## DIRECTIONS FOR THIS TASK
What lines in the material hold the string "geklappt"? Return every one of them.

## SOURCE MATERIAL
....
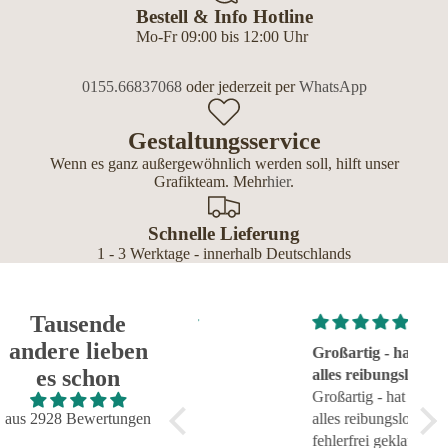
Bestell & Info Hotline
Mo-Fr 09:00 bis 12:00 Uhr
0155.66837068
oder jederzeit per
WhatsApp
Gestaltungsservice
Wenn es ganz außergewöhnlich werden soll, hilft unser
Grafikteam. Mehr
hier
.
Schnelle Lieferung
1 - 3 Werktage - innerhalb Deutschlands
Tausende
andere lieben
Super!
Großartig - hat wie immer
seh
es schon
Super!
alles reibungslos und
sehr
fehlerfrei geklappt
Großartig - hat wie immer
aus 2928 Bewertungen
alles reibungslos und
fehlerfrei geklappt. Flasche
....
## WRITTEN SOLUTION
fehlerfrei geklappt
fehlerfrei geklappt. Flasche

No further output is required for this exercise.